PTPN IV PalmCo Catat ROA 7,9% dan Peningkatan Produktivitas Sawit
Sumber Foto: ANTARA News
Lifestyle

PTPN IV PalmCo Catat ROA 7,9% dan Peningkatan Produktivitas Sawit

Ruang Press - Bila dibandingkan dengan tahun 2024 yang berada di level 5,3 persen, ROA kita mengalami pertumbuhan sekitar 49 persen. Tren kenaikan ini konsisten sejak 2023,

Jakarta (ANTARA) - PT Perkebunan Nusantara (PTPN) IV PalmCo, subholding dari PTPN III (Persero) mencatatkan peningkatan efektivitas pengelolaan aset sepanjang 2025 dengan realisasi Return on Asset (ROA) mencapai 7,9 persen atau melampaui target awal 4,9 persen.

Direktur Utama PTPN IV PalmCo Jatmiko K. Santosa mengatakan, penguatan ROA tersebut mencerminkan peningkatan produktivitas dan efisiensi operasional yang dijalankan perusahaan secara konsisten.

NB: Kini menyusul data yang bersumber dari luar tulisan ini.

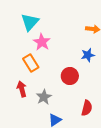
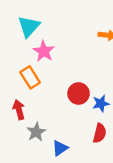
blue star: (88, 55) -> (101, 103), moved
gray star: (44, 97) -> (36, 132), moved

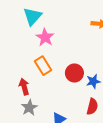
orange rectangle: (30, 77) -> (43, 66), moved
gray star: (36, 132) -> (29, 108), moved

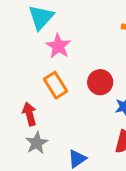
red circle: (74, 73) -> (100, 82), moved

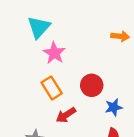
red arrow: (29, 114) -> (66, 115), moved, turned -108

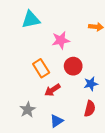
cyan triangle: (39, 27) -> (31, 20), turned 36
pink star: (54, 53) -> (61, 40), moved, turned 30

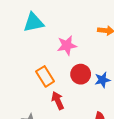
blue star: (91, 84) -> (102, 80), moved
red arrow: (52, 90) -> (58, 101), turned 98

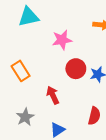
orange rectangle: (45, 76) -> (21, 71), moved

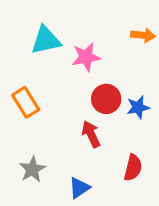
cyan triangle: (29, 17) -> (46, 40), moved
red arrow: (53, 95) -> (91, 134), moved

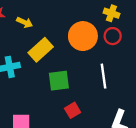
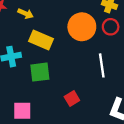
yellow rectangle: (41, 50) -> (41, 40), turned 65
green square: (59, 81) -> (40, 72), moved

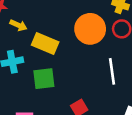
yellow arrow: (26, 14) -> (18, 25), moved

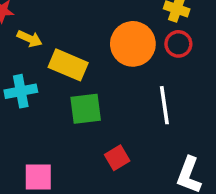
green square: (44, 79) -> (86, 109), moved

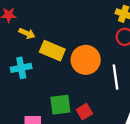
orange circle: (133, 44) -> (86, 60), moved
green square: (86, 109) -> (60, 105), moved

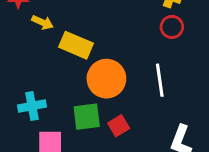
orange circle: (86, 60) -> (106, 79), moved
cyan cross: (21, 68) -> (32, 106), moved

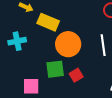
cyan cross: (32, 106) -> (17, 41), moved

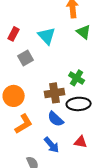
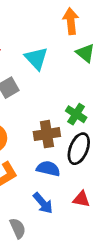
black ellipse: (79, 104) -> (79, 149), turned -65
blue semicircle: (56, 119) -> (48, 169), turned 150

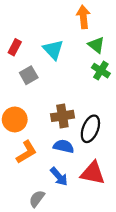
green cross: (76, 114) -> (101, 71), moved
red triangle: (81, 199) -> (93, 173), size x1.6
gray semicircle: (18, 228) -> (37, 199), turned -120

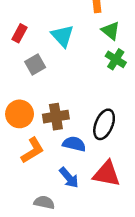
brown cross: (62, 116) -> (56, 117), moved
gray semicircle: (37, 199) -> (44, 202), turned 66

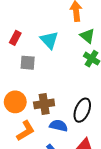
gray square: (35, 65) -> (28, 63), turned 35

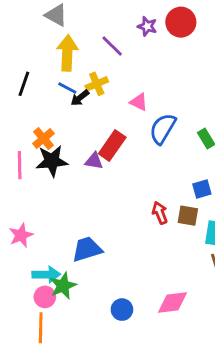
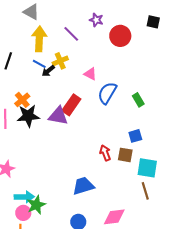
red circle: (181, 22) -> (120, 36), moved
purple triangle: (94, 161) -> (58, 116), size x1.5
blue trapezoid: (87, 249) -> (83, 186), moved

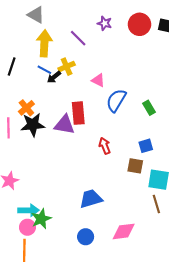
red circle: (120, 36) -> (139, 24), moved
red rectangle: (71, 105) -> (78, 113), turned -40
red arrow: (105, 153) -> (105, 146), moved

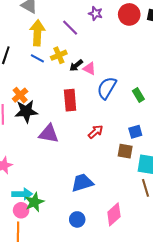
black arrow: (54, 77) -> (76, 65), moved
purple triangle: (64, 125) -> (49, 134), moved
red arrow: (105, 146) -> (96, 132), turned 70
pink diamond: (124, 231) -> (114, 214), turned -35

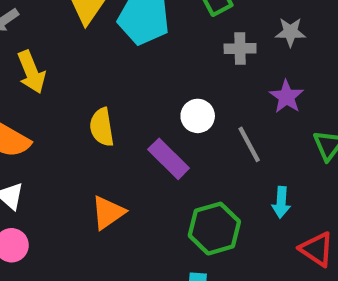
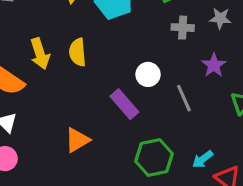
yellow arrow: (31, 72) -> (40, 54), moved
yellow semicircle: (102, 127) -> (78, 52), moved
cyan arrow: (281, 202) -> (203, 159), moved, turned 45

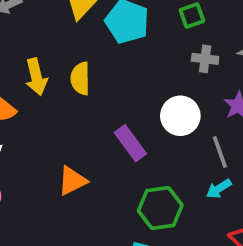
white circle: (148, 74) -> (180, 116), moved, size x1.4
gray line: (184, 98) -> (220, 152), moved
cyan arrow: (203, 159) -> (219, 189), moved

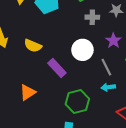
yellow semicircle: (80, 78) -> (33, 46), moved, turned -60
cyan arrow: (219, 189) -> (108, 87), turned 32

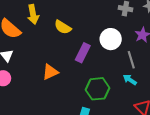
purple rectangle: (57, 68) -> (83, 53), turned 60
cyan arrow: (108, 87) -> (130, 80), turned 32

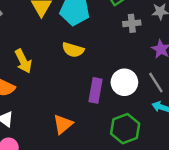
yellow semicircle: (63, 27) -> (73, 50), moved
white circle: (111, 39) -> (124, 82), moved

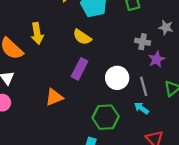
gray cross: (132, 23) -> (143, 42), moved
purple rectangle: (95, 90) -> (80, 69), moved

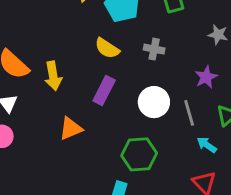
yellow arrow: (37, 34) -> (53, 76), moved
gray cross: (143, 42) -> (154, 49), moved
cyan arrow: (141, 108) -> (207, 145), moved

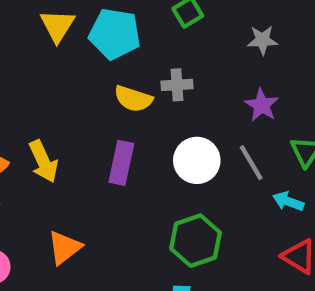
yellow semicircle: (107, 48) -> (133, 99), moved
orange triangle: (71, 128) -> (64, 248), moved

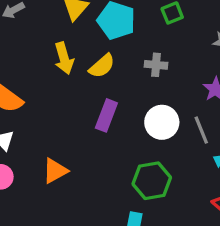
yellow semicircle: (133, 99) -> (102, 66), moved, turned -68
yellow arrow: (43, 161) -> (64, 58), moved

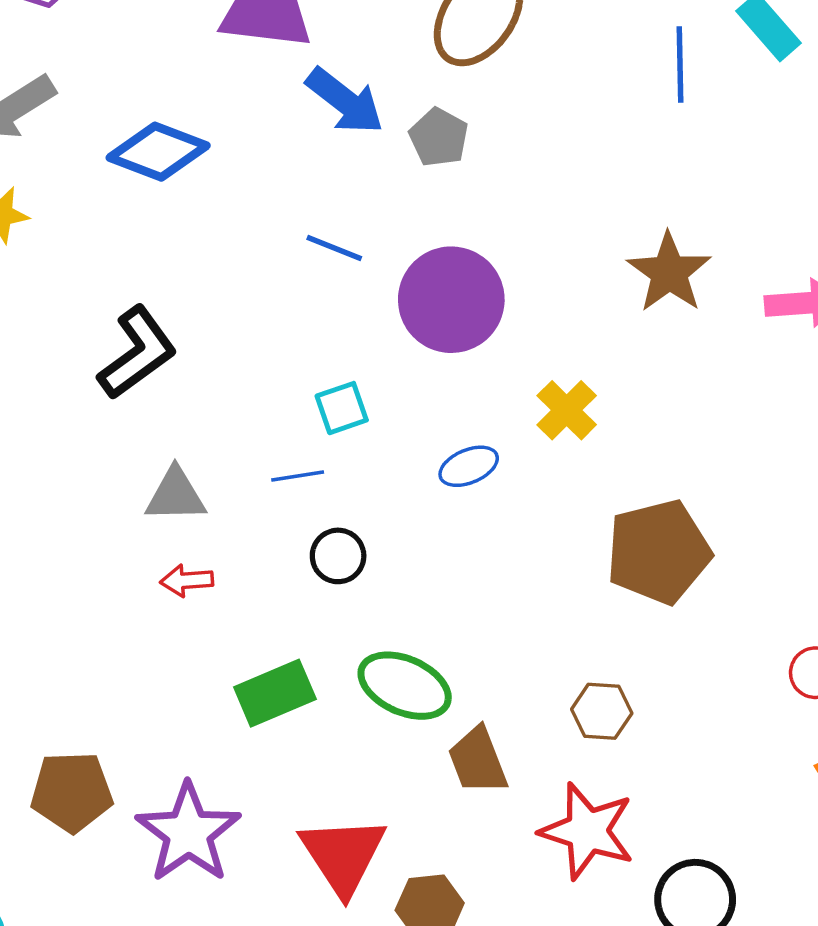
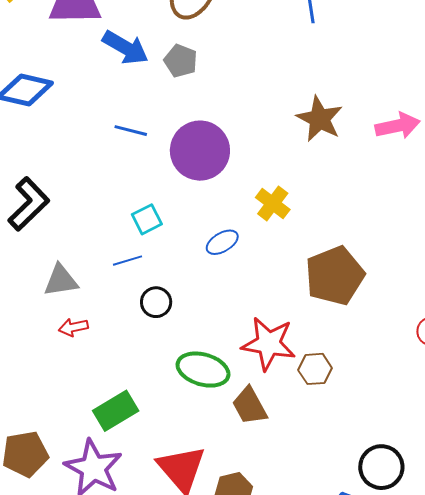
green rectangle: (275, 693) -> (116, 411), moved
red star: (587, 831) -> (269, 344), moved

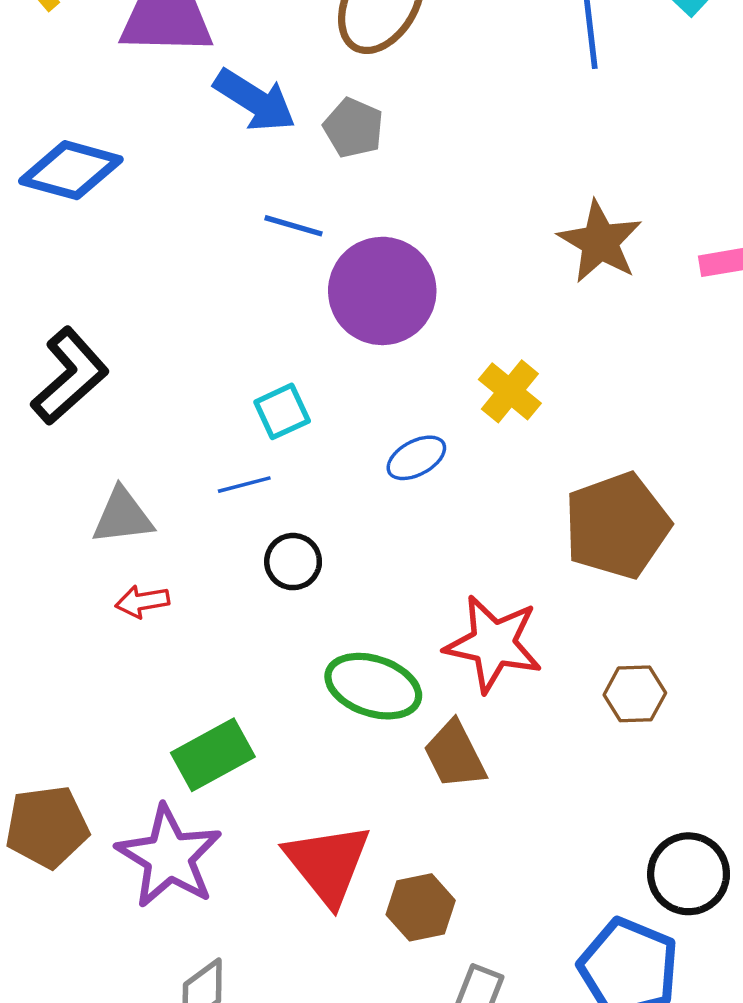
blue line: (131, 131) -> (293, 226), moved
brown hexagon: (315, 369) -> (635, 694), moved

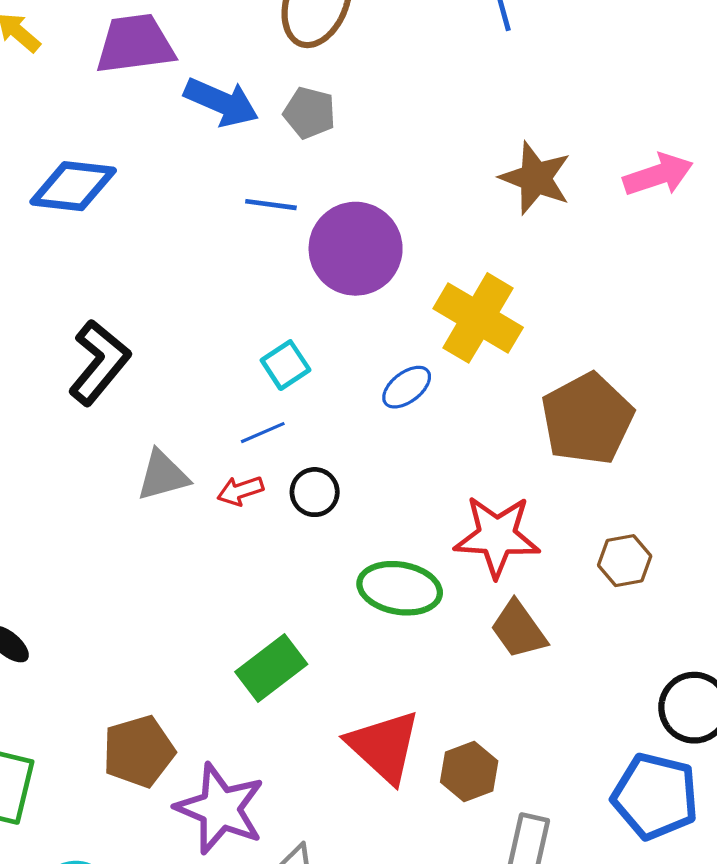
yellow cross: (510, 391) -> (478, 318), size x1.6
red arrow: (142, 601) -> (240, 491), moved
brown trapezoid: (455, 755) -> (519, 630), moved
purple star: (169, 857) -> (220, 809), moved

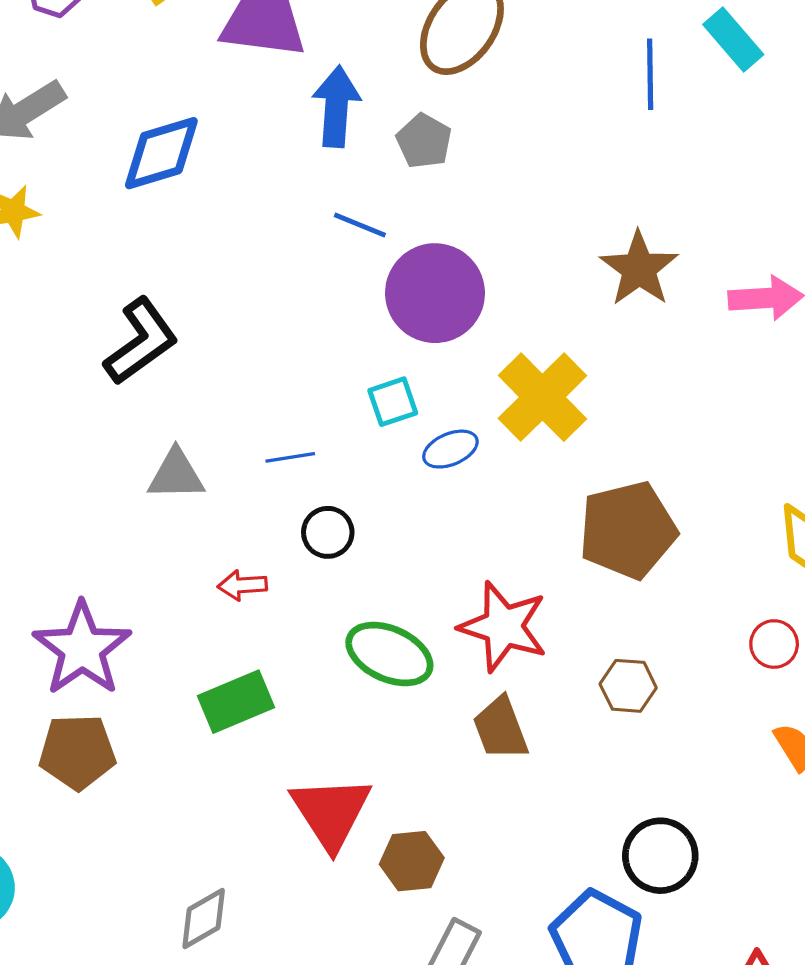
blue arrow: (221, 102) -> (336, 107), turned -124
blue diamond: (73, 186) -> (161, 153), turned -38
cyan square: (286, 365) -> (393, 402), moved
red arrow: (240, 491) -> (242, 585), moved
purple star: (220, 809) -> (82, 649), moved

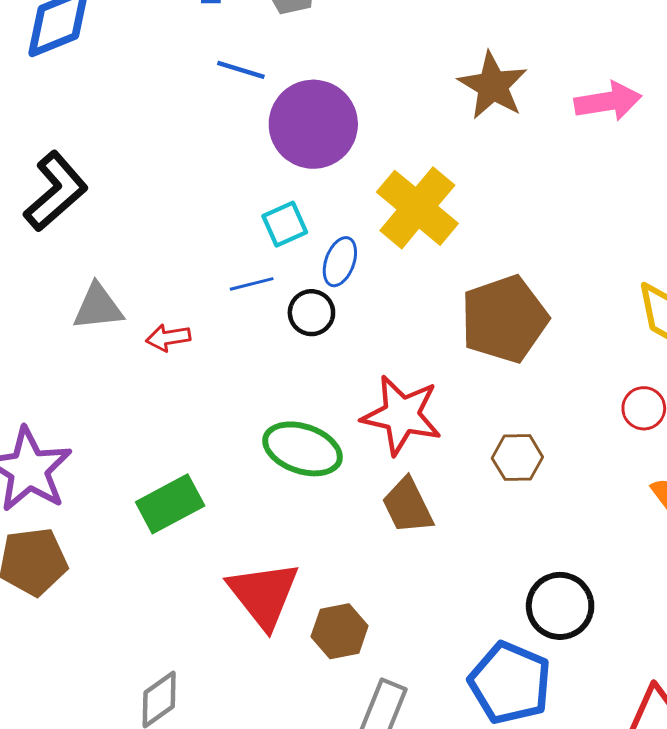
blue ellipse: (450, 449) -> (340, 262), turned -42
blue line: (290, 457) -> (252, 284), moved
black circle: (328, 532) -> (311, 313), moved
red arrow: (242, 585) -> (168, 338), moved

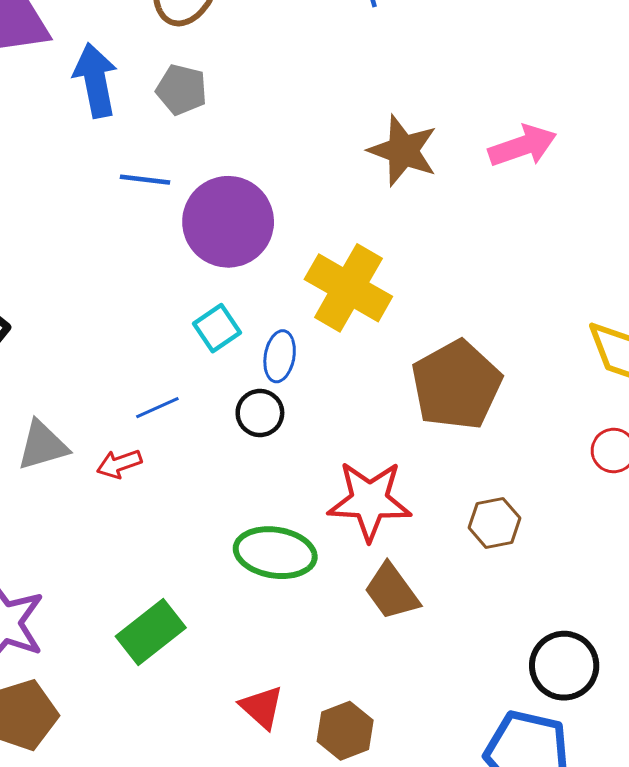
blue line: (252, 284) -> (157, 408), moved
red triangle: (264, 595) -> (262, 707), size x0.6

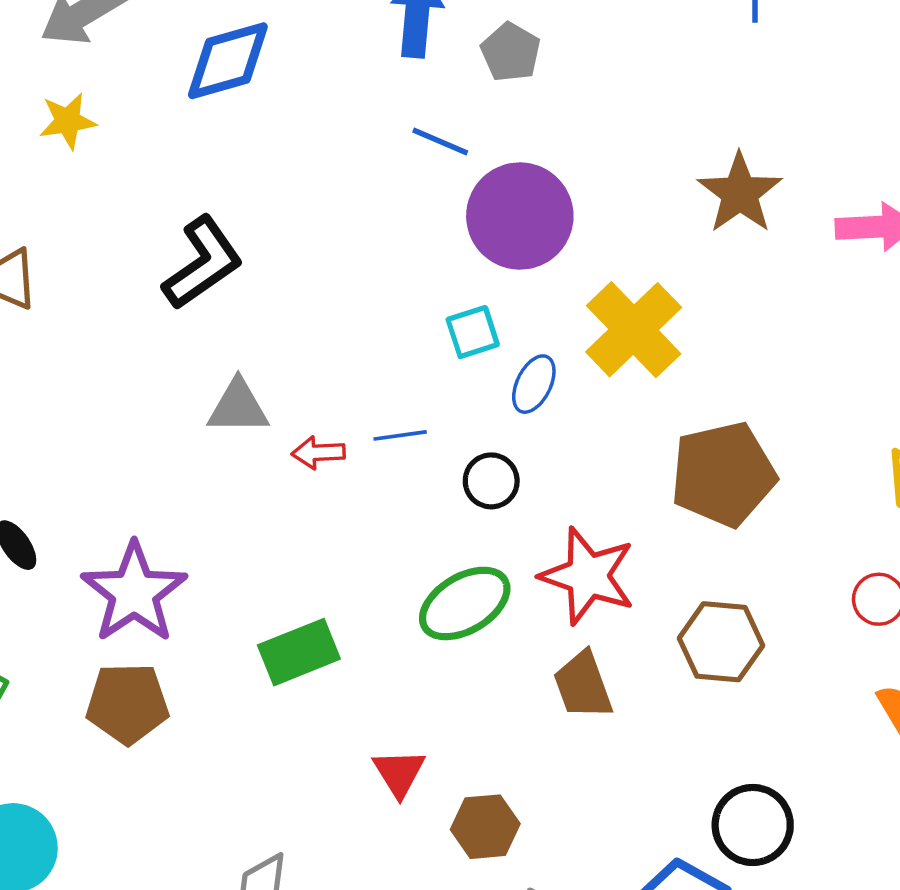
blue line: (157, 408) -> (400, 435), moved
black circle: (260, 413) -> (491, 481), moved
brown hexagon: (494, 523) -> (721, 642), size x1.4
green ellipse: (275, 553) -> (465, 603), turned -56

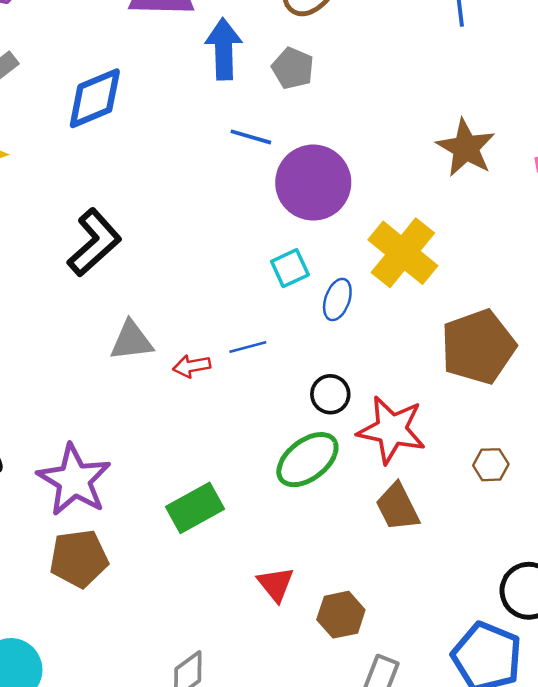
black circle: (491, 481) -> (330, 394), moved
brown hexagon: (721, 642) -> (491, 465), size x0.6

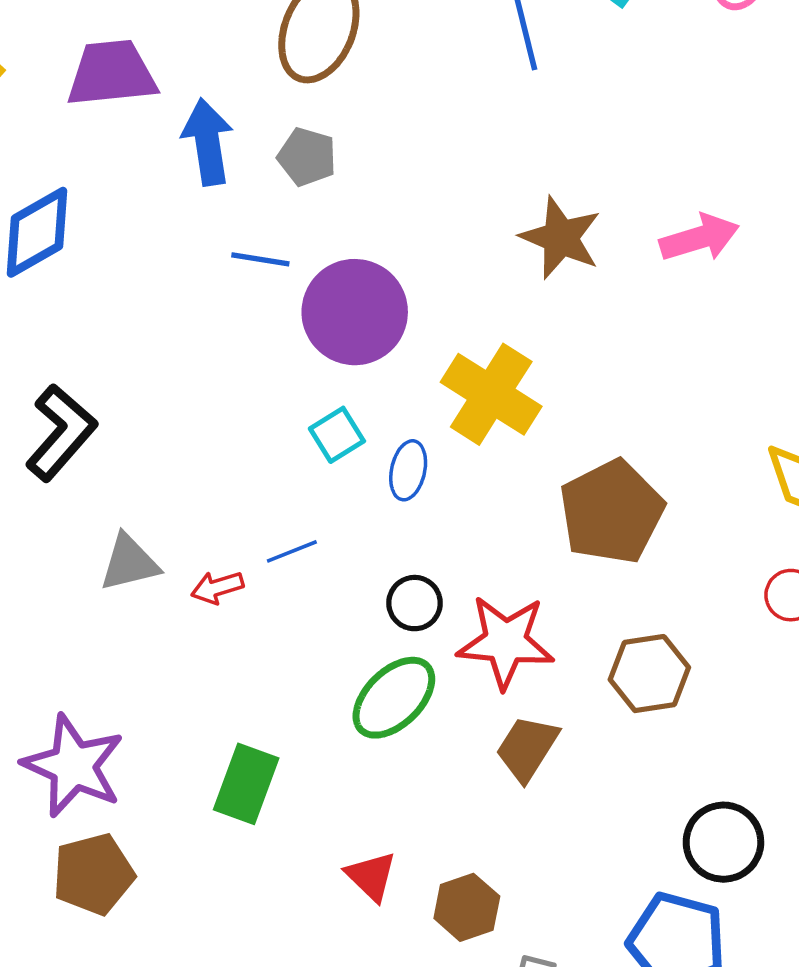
brown hexagon: (491, 465) -> (649, 674), size x1.6
brown trapezoid: (398, 507) -> (527, 748), turned 66
green rectangle: (195, 508) -> (246, 784), turned -34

“Bila dibandingkan dengan tahun 2024 yang berada di level 5,3 persen, ROA kita mengalami pertumbuhan sekitar 49 persen. Tren kenaikan ini konsisten sejak 2023,” ujar Jatmiko berdasarkan keterangannya di Jakarta, Selasa.

Ia menambahkan, dalam tiga tahun terakhir indikator profitabilitas aset perseroan meningkat lebih dari dua kali lipat seiring transformasi operasional di seluruh lini bisnis.

Menurut dia, peningkatan tersebut didorong penguatan produktivitas sektor hulu maupun hilir. Dari sisi hulu, produktivitas Tandan Buah Segar (TBS) mencapai 20,63 ton per hektare atau tumbuh 3 persen secara tahunan.

Sementara itu, produktivitas Crude Palm Oil (CPO) dari sisi pengolahan tercatat 4,70 ton per hektare atau meningkat 9 persen dibandingkan tahun sebelumnya.

“Fokus kami berpusat pada peningkatan produktivitas, efisiensi yang tepat, dan optimalisasi aset yang dijalankan secara konsisten,” ujarnya.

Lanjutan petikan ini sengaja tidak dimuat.